Code for "Single-view robot pose and joint angle estimation via render & compare", CVPR 2021 (Oral).

Related tags

Deep Learningrobopose
Overview

Single-view robot pose and joint angle estimation via render & compare

Yann Labbé, Justin Carpentier, Mathieu Aubry, Josef Sivic

CVPR: Conference on Computer Vision and Pattern Recognition, 2021 (Oral)

[Paper] [Project page] [Supplementary Video]

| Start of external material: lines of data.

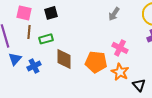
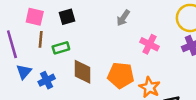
gray arrow: (114, 14) -> (123, 18), moved
pink cross: (120, 48) -> (149, 44), moved

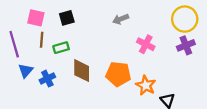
gray arrow: (123, 18) -> (121, 19), turned 35

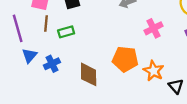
pink cross: (146, 44) -> (153, 28), turned 36
brown diamond: (82, 71) -> (89, 74), moved

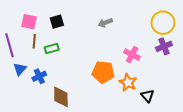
pink cross: (153, 28) -> (132, 55), moved, turned -35
brown diamond: (89, 74) -> (61, 97), moved

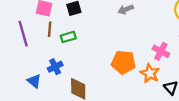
pink cross: (132, 55) -> (161, 51), moved
blue triangle: (20, 69) -> (34, 81), moved, turned -32

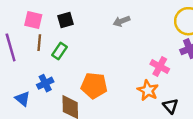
green rectangle: (68, 37) -> (60, 51), turned -40
orange pentagon: (123, 62) -> (94, 86), moved

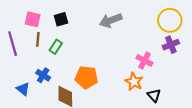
gray arrow: (122, 21) -> (111, 20), size x1.5
blue cross: (45, 83) -> (43, 75), turned -32

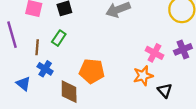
brown line: (38, 39) -> (37, 47), moved
purple cross: (171, 45) -> (183, 49), moved
orange star: (134, 82) -> (143, 76), turned 30

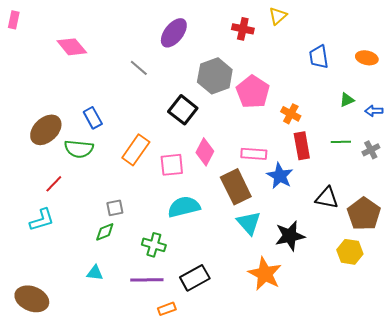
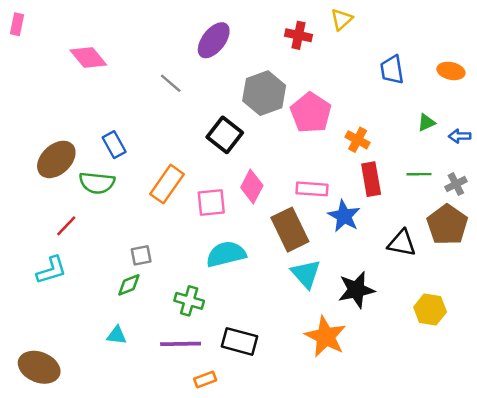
brown pentagon: (364, 214) -> (447, 225), moved
black rectangle: (195, 278) -> (240, 341), turned 44

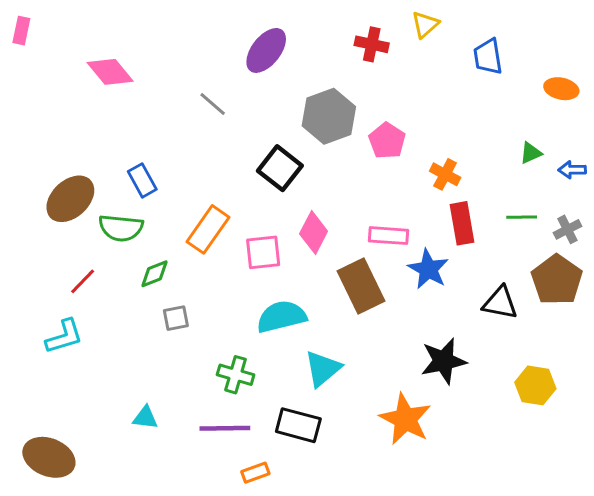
blue trapezoid: (392, 70) -> (488, 57), moved
pink pentagon: (311, 113) -> (387, 141), size x0.7
cyan triangle: (306, 274) -> (323, 369), moved, turned 32
green diamond: (129, 285) -> (154, 274), moved

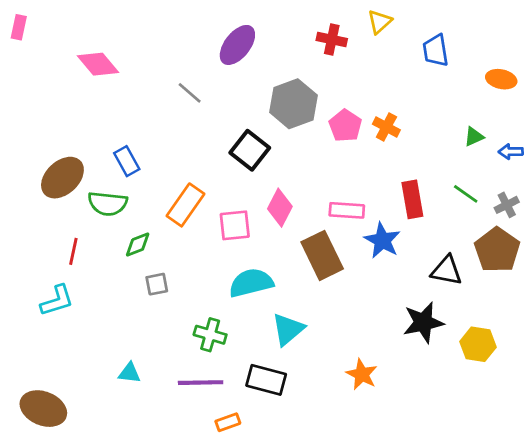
orange cross: (445, 174) -> (386, 127), moved
green line: (522, 217) -> (466, 194), turned 36
red line: (83, 281) -> (73, 251), turned -32
black star: (444, 361) -> (423, 322), moved
orange star: (405, 419) -> (362, 374), size x0.7

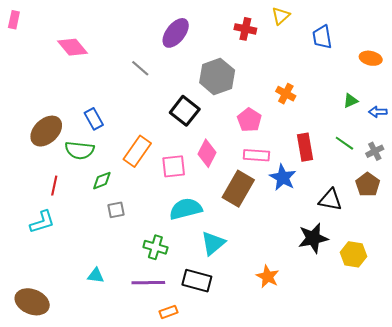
pink pentagon: (345, 126) -> (249, 120), moved
brown pentagon: (497, 250) -> (368, 185), size x0.7
brown rectangle: (322, 255) -> (238, 189), turned 56

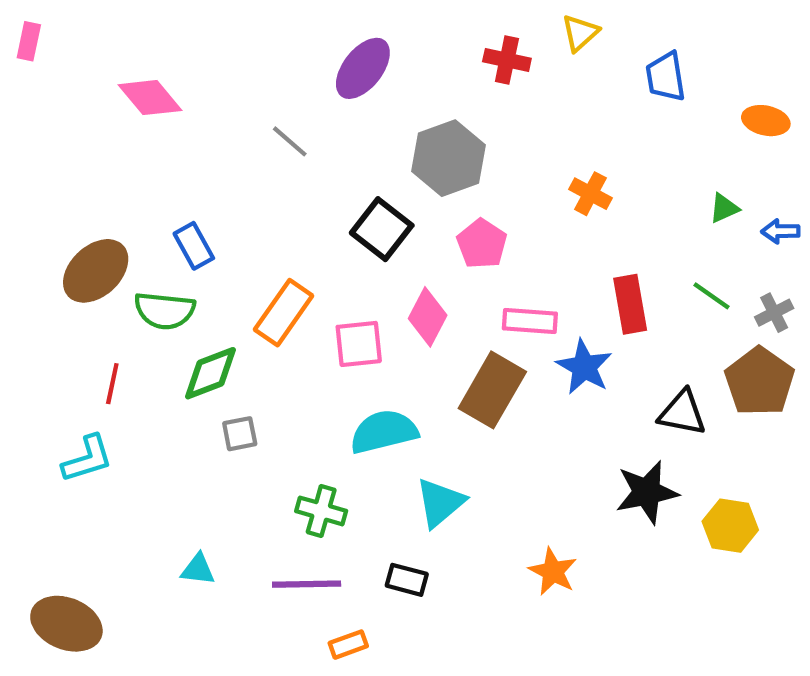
pink pentagon: (249, 120) -> (482, 244), moved
green diamond: (102, 181) -> (210, 373), size x1.4
brown pentagon: (368, 185) -> (760, 382), size x1.4
black rectangle: (197, 281) -> (407, 580), size x0.7

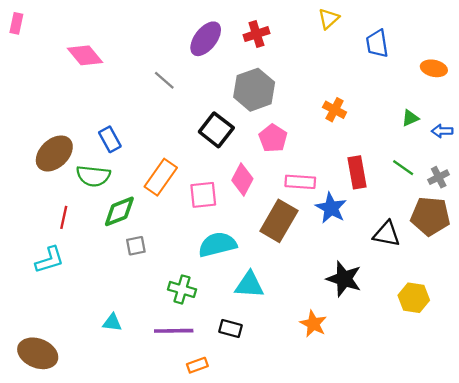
red cross: (507, 60) -> (256, 34), moved, turned -30
brown pentagon: (760, 382) -> (430, 216), turned -30
black star: (647, 492) -> (344, 279), moved, turned 30
cyan triangle: (440, 503) -> (249, 285), turned 44

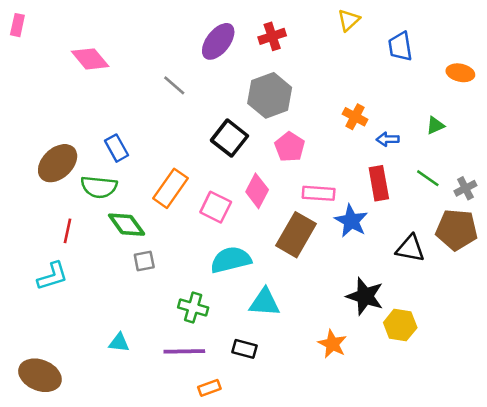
blue arrow: (442, 131) -> (388, 139), moved
pink square: (203, 195) -> (216, 207), turned 32
green diamond: (119, 211) -> (127, 225), turned 75
yellow hexagon: (414, 298) -> (400, 325), moved

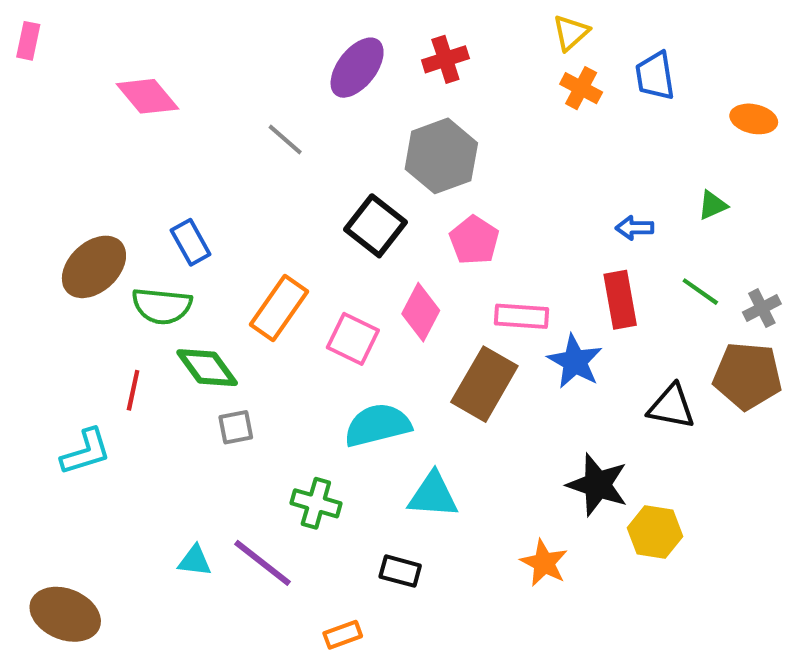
orange cross: (355, 117) -> (581, 88), moved
red line: (68, 231) -> (133, 390), moved
purple line: (184, 351) -> (263, 563), moved, turned 39

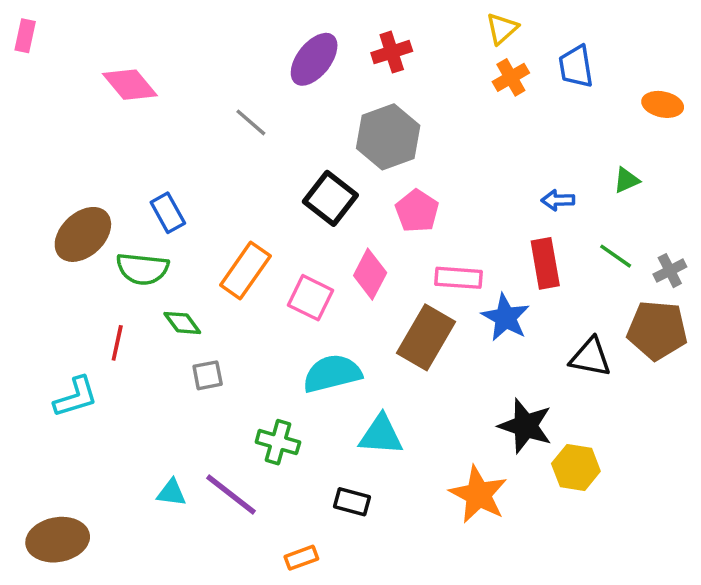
orange cross: (581, 88) -> (511, 77), turned 32
green diamond: (207, 368) -> (182, 323), size x0.7
orange star: (544, 563) -> (478, 494), size x1.4
brown ellipse: (65, 614) -> (58, 540), turned -32

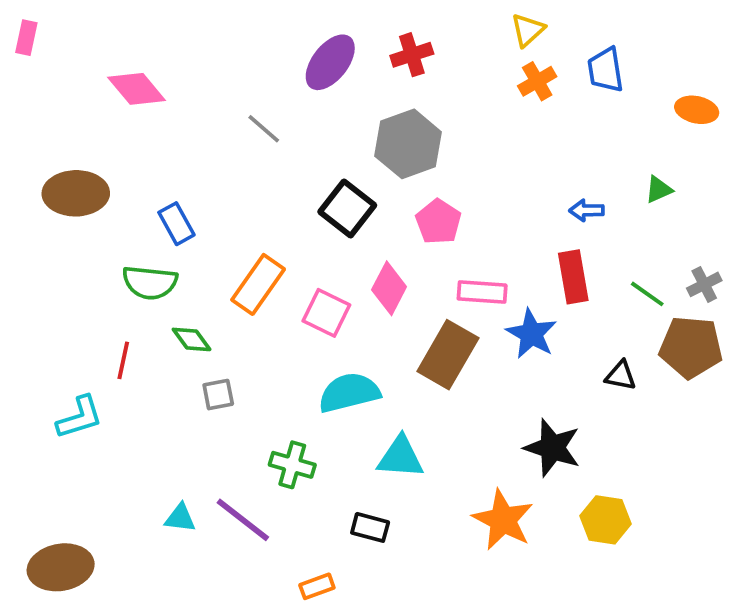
brown ellipse: (83, 234) -> (76, 193), moved, turned 42
green line: (616, 256) -> (647, 294), moved
black triangle: (590, 357) -> (621, 376), size x0.7
yellow hexagon: (576, 467) -> (606, 520), moved

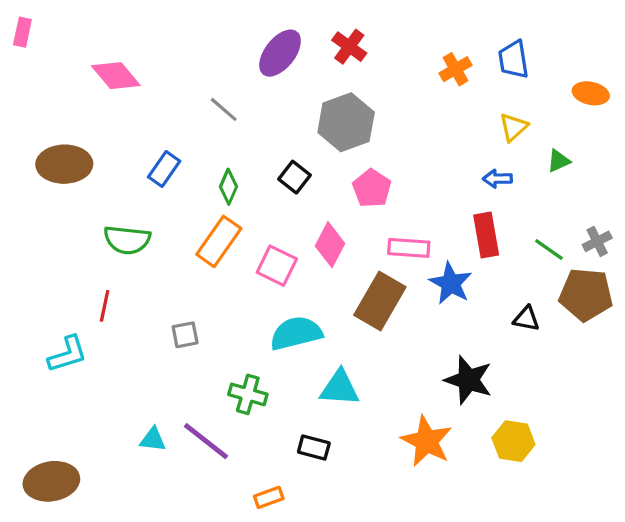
yellow triangle: (528, 30) -> (513, 127), moved
red cross: (412, 55) -> (349, 47), turned -36
black square: (347, 208) -> (295, 177), size x0.7
blue rectangle: (176, 224) -> (164, 169), moved, turned 64
green diamond: (192, 339) -> (229, 187), moved, turned 60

overview RoboPose. (a) Given a single RGB image of a known articulated robot in an unknown configuration (left), RoboPose estimates the joint angles and the 6D camera-to-robot pose (rigid translation and rotation) providing the complete state of the robot within the 3D scene, here illustrated by overlaying the articulated CAD model of the robot over the input image (right). (b) When the joint angles are known at test-time (e.g. from internal measurements of the robot), RoboPose can use them as an additional input to estimate the 6D camera-to-robot pose to enable, for example, visually guided manipulation without fiducial markers.

Citation

If you use this code in your research, please cite the paper:

@inproceedings{labbe2021robopose,
title= {Single-view robot pose and joint angle estimation via render & compare}
author={Y. {Labb\'e} and J. {Carpentier} and M. {Aubry} and J. {Sivic}},
booktitle={Proceedings of the Conference on Computer Vision and Pattern Recognition (CVPR)},
year={2021}}

Table of content

Overview

This repository contains the code for the full RoboPose approach and for reproducing all the results from the paper (training, inference and evaluation).

overview

Installation

git clone --recurse-submodules https://github.com/ylabbe/robopose.git
cd robopose
conda env create -n robopose --file environment.yaml
conda activate robopose
python setup.py install
mkdir local_data

The installation may take some time as several packages must be downloaded and installed/compiled. If you plan to change the code, run python setup.py develop.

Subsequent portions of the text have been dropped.